TASK REQUIREMENTS: Go through the entries below and work out how many lines include "nach". Answer with the number only.

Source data

⁂

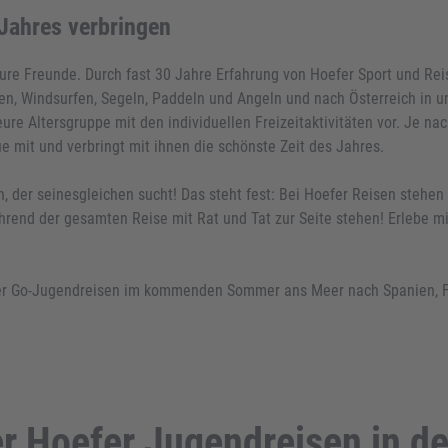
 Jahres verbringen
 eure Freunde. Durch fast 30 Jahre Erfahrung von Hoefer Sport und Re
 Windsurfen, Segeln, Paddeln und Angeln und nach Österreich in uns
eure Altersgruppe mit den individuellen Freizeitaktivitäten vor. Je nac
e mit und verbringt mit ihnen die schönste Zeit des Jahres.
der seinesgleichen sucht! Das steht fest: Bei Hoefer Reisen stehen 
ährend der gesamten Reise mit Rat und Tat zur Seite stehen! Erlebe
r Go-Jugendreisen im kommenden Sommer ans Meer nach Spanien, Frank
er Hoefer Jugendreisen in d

⁂

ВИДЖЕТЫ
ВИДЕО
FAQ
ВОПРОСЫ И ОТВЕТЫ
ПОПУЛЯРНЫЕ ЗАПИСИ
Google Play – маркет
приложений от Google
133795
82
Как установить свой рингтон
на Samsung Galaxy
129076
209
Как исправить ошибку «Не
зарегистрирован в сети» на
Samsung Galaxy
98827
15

⁂

TASK ANSWER: 2